» Exercise brief
Could you copy out every line of the data where the word "further" occurs?

Records drawn from a dataset:
================================
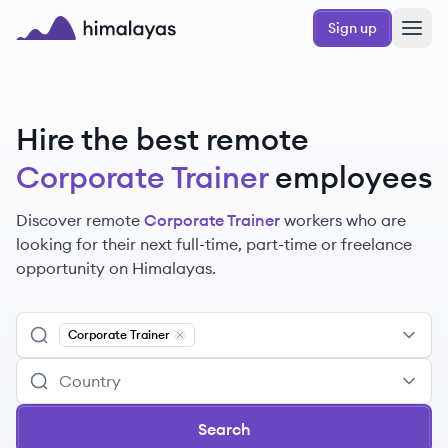
Skip to main content
Sign up
Himalayas logo
Hire the best remote
Corporate Trainer
employees
Discover remote
Corporate Trainer
workers
who are
looking for their next full-time, part-time or freelance
opportunity on Himalayas.
Corporate Trainer
Remove
Corporate Trainer
Search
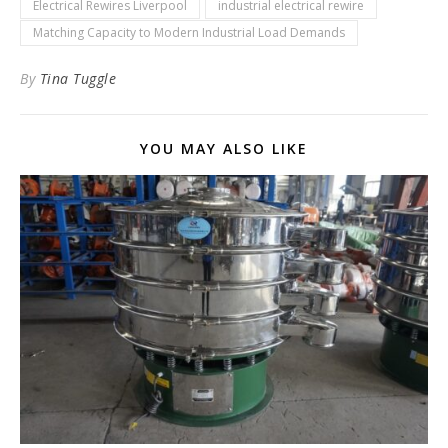
Electrical Rewires Liverpool
industrial electrical rewire
Matching Capacity to Modern Industrial Load Demands
By
Tina Tuggle
YOU MAY ALSO LIKE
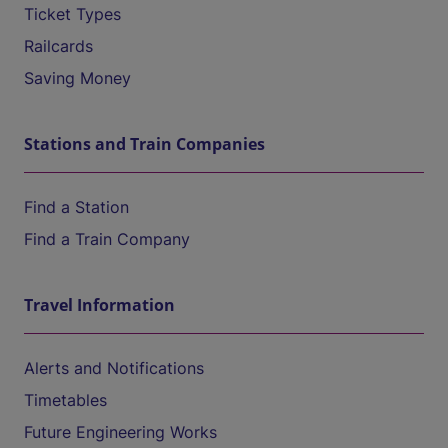
Ticket Types
Railcards
Saving Money
Stations and Train Companies
Find a Station
Find a Train Company
Travel Information
Alerts and Notifications
Timetables
Future Engineering Works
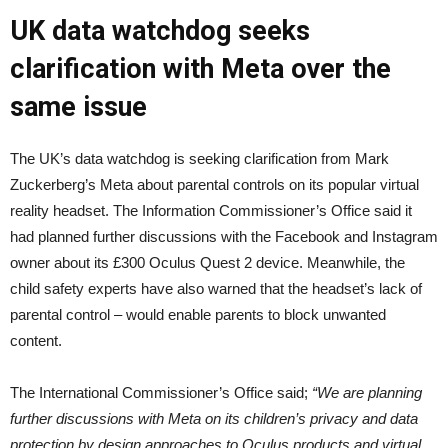
UK data watchdog seeks
clarification with Meta over the
same issue
The UK’s data watchdog is seeking clarification from Mark
Zuckerberg’s Meta about parental controls on its popular virtual
reality headset. The Information Commissioner’s Office said it
had planned further discussions with the Facebook and Instagram
owner about its £300 Oculus Quest 2 device. Meanwhile, the
child safety experts have also warned that the headset’s lack of
parental control – would enable parents to block unwanted
content.
The International Commissioner’s Office said;
“We are planning
further discussions with Meta on its children’s privacy and data
protection by design approaches to Oculus products and virtual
================================
» Completed exercise
had planned further discussions with the Facebook and Instagram
further discussions with Meta on its children’s privacy and data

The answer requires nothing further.